10.04.2019

Serie zur Fastenzeit, Teil 6

Lob der kleinen Dinge

Österliche Bußzeit – so heißen die Wochen vor Ostern. Es ist die Zeit, das eigene Leben zu hinterfragen, falsche Wege zu verlassen und neu zu beginnen. Zum Beispiel beim Essen oder beim Konsum. Teil 6 unserer Fastenserie.

Foto: istockphoto
Foto: istockphoto


„Essen ist für uns nicht die Zufuhr von Kalorien. Es bedeutet: Mahl halten.“ Was Pater Abraham Fischer, Prior der Benediktinerabtei Königsmünster, damit meint, lässt sich schon im Vorraum des Refektoriums, des Speisesaals der Mönche, erahnen: Der Besucher wird persönlich vom Gastpater begrüßt und zu seinem Platz geführt, wo bereits eingedeckt ist; Teller, Besteck, Becher, Serviette – alles schlicht, alles akkurat angeordnet.

Mönche und Gäste erheben sich zum Tischgebet. Hernach rollen zwei Brüder, Schürzen über dem Habit, Servierwagen herein und verteilen Schüsseln und Wasserflaschen. Heute ist vegetarischer Tag im Kloster: Es gibt einen Auflauf aus Schupfnudeln und Sauerkraut, dazu Gurkensalat. 

Gegessen wird schweigend, man lauscht der Tischlesung. Ein unterhaltsames Buch hat der zuständige Pater ausgewählt: „Aus dem Leben der Familie Bonhoeffer. Die Aufzeichnungen von Dietrich Bonhoeffers jüngster Schwester Susanne Dreß“. Als alle aufgegessen haben, steckt der Pater ein Lesezeichen ins Buch.
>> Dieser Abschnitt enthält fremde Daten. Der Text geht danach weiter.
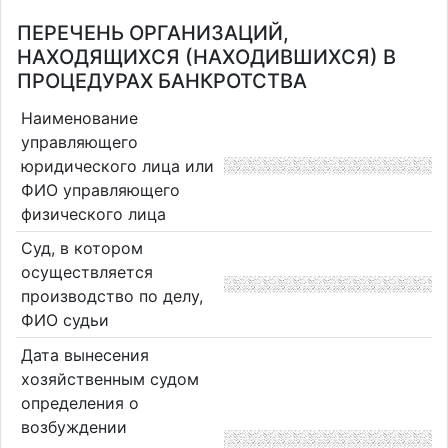
ПЕРЕЧЕНЬ ОРГАНИЗАЦИЙ,
НАХОДЯЩИХСЯ (НАХОДИВШИХСЯ) В
ПРОЦЕДУРАХ БАНКРОТСТВА
Наименование
управляющего
юридического лица или
ФИО управляющего
физического лица
Суд, в котором
осуществляется
производство по делу,
ФИО судьи
Дата вынесения
хозяйственным судом
определения о
возбуждении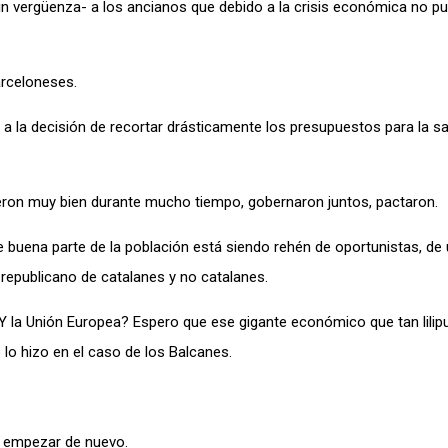
in vergüenza- a los ancianos que debido a la crisis económica no p
arceloneses.
la decisión de recortar drásticamente los presupuestos para la sal
ron muy bien durante mucho tiempo, gobernaron juntos, pactaron.
buena parte de la población está siendo rehén de oportunistas, de 
 republicano de catalanes y no catalanes.
¿Y la Unión Europea? Espero que ese gigante económico que tan lilip
lo hizo en el caso de los Balcanes.
y empezar de nuevo.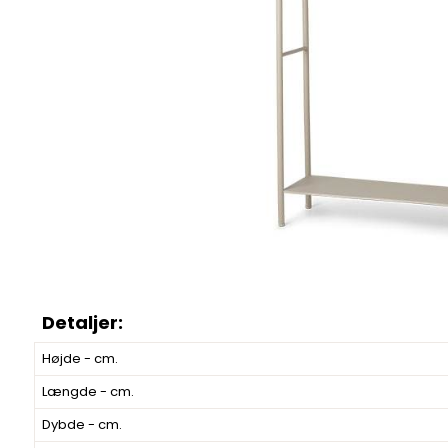
Højde - cm.
Længde - cm.
Dybde - cm.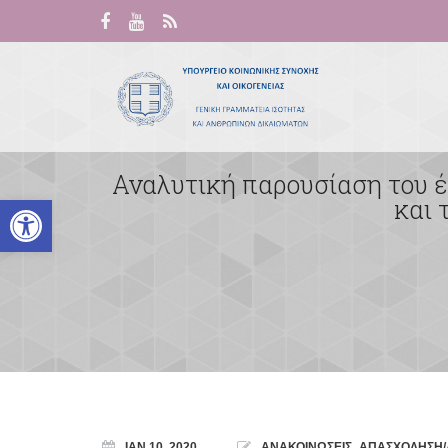
Αναλυτική παρουσίαση του έρ
Ανοίξτε τη γραμμή εργαλείων
και 
ΙΑΝ 10, 2020
ΑΝΑΚΟΙΝΩΣΕΙΣ
,
ΑΠΑΣΧΟΛΗΣΗ/Α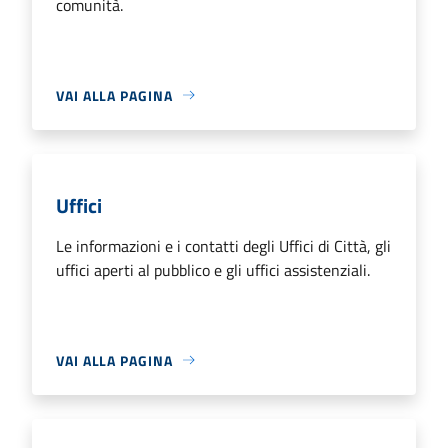
comunità.
VAI ALLA PAGINA
Uffici
Le informazioni e i contatti degli Uffici di Città, gli
uffici aperti al pubblico e gli uffici assistenziali.
VAI ALLA PAGINA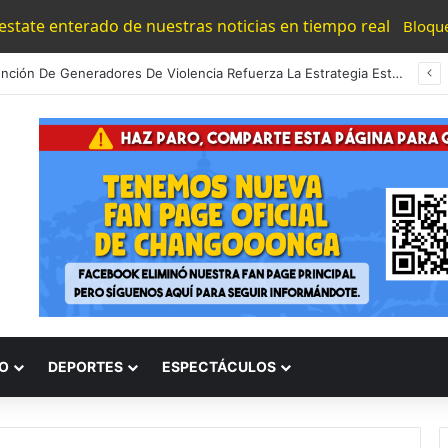
 estate enterado de nuestras noticias en tiempo real
Bloqu
Detención De Generadores De Violencia Refuerza La Estrategia Estatal Contra La Extorsión: SSP
O
DEPORTES
ESPECTÁCULOS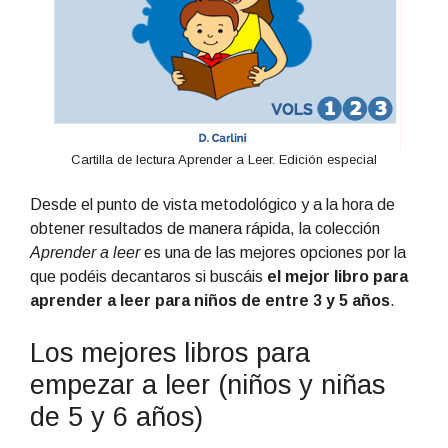
Cartilla de lectura Aprender a Leer. Edición especial
Desde el punto de vista metodológico y a la hora de
obtener resultados de manera rápida, la colección
Aprender a leer
es una de las mejores opciones por la
que podéis decantaros si buscáis
el mejor libro para
aprender a leer para niños de entre 3 y 5 años
.
Los mejores libros para
empezar a leer (niños y niñas
de 5 y 6 años)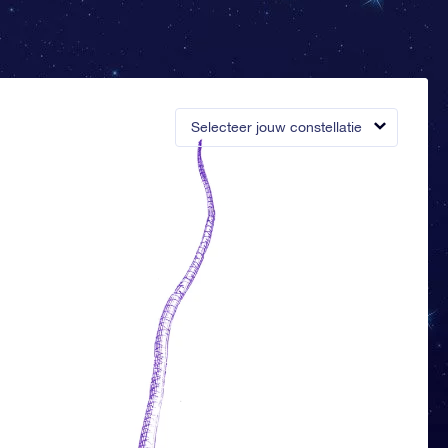
Selecteer jouw constellatie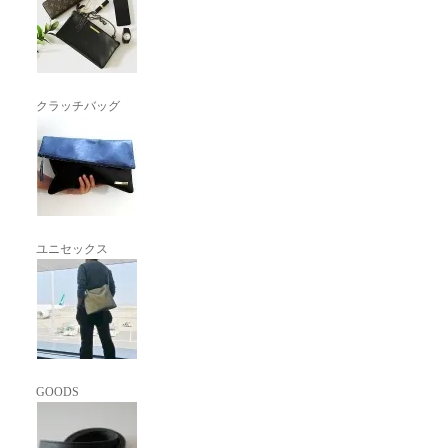
クラッチバッグ
ユニセックス
GOODS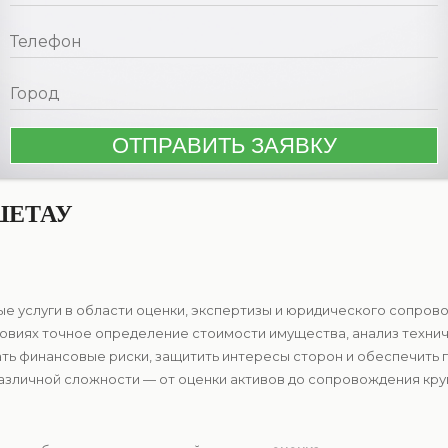
ШЕТАУ
 услуги в области оценки, экспертизы и юридического сопрово
словиях точное определение стоимости имущества, анализ техни
ь финансовые риски, защитить интересы сторон и обеспечить
азличной сложности — от оценки активов до сопровождения кру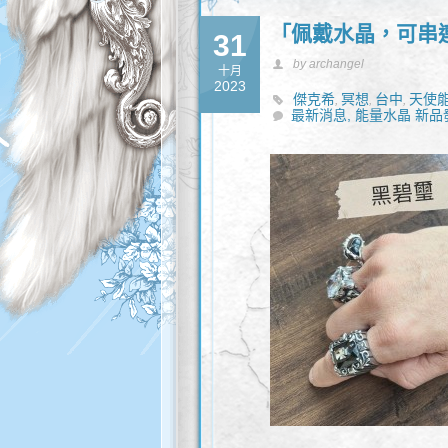
「佩戴水晶，可串
31
by archangel
十月
2023
傑克希
冥想
台中
天使
,
,
,
最新消息,
能量水晶 新品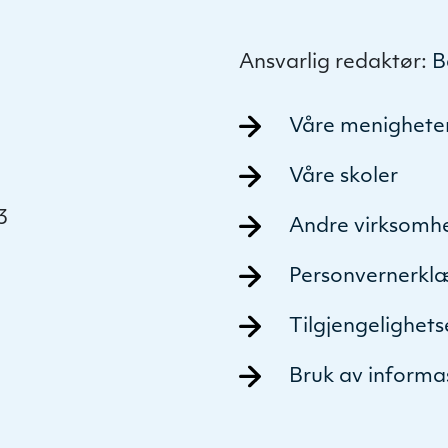
Ansvarlig redaktør:
B
Våre menighete
Våre skoler
3
Andre virksomh
Personvernerkl
Tilgjengelighet
Bruk av informa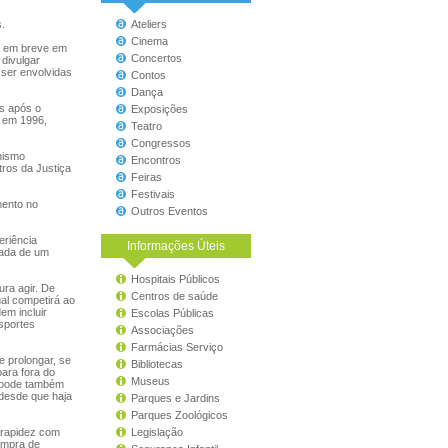
.
Ateliers
Cinema
el em breve em
Concertos
 divulgar
 ser envolvidas
Contos
Dança
s após o
Exposições
, em 1996,
Teatro
Congressos
nismo
Encontros
tros da Justiça
Feiras
Festivais
mento no
Outros Eventos
eriência
Informações Úteis
pada de um
Hospitais Públicos
ra agir. De
Centros de saúde
al competirá ao
em incluir
Escolas Públicas
nsportes
Associações
Farmácias Serviço
 prolongar, se
Bibliotecas
para fora do
Museus
io pode também
desde que haja
Parques e Jardins
Parques Zoológicos
a rapidez com
Legislação
umpra de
Zum Abschluss noch ein Gebet, dann geht man gemächlich auseinander.

Was macht dieses Mittagessen im Kloster nun zum Mahl? Am auffälligsten vielleicht: Es wird ruhig und konzentriert gegessen und getrunken. Sonst nichts. Gut, man lauscht dem Vortrag des Lesepaters. Aber da plärrt kein Radio, niemand daddelt auf dem Smartphone, keiner hat Hummeln im Hintern und stopft die Mahlzeit hektisch in sich hinein. Da wird nicht die Abendplanung abgesprochen oder nebenbei die Zeitung überflogen, keiner verlässt zwischendurch den Raum.

Den Wert einer Mahlzeit einfach nur schätzen

Man isst mit Achtung. Nimmt das Essen ernst. Würdigt so die Speisen und alle, die sie hergestellt und zubereitet haben. Um Mahl zu halten, braucht es keine Silberlöffel und kein Meißner Porzellan und keinen Kaviar; es müssen sich nicht die Tische biegen, weil so üppig aufgefahren wurde. Es reicht, den Wert einer Mahlzeit einfach nur zu schätzen.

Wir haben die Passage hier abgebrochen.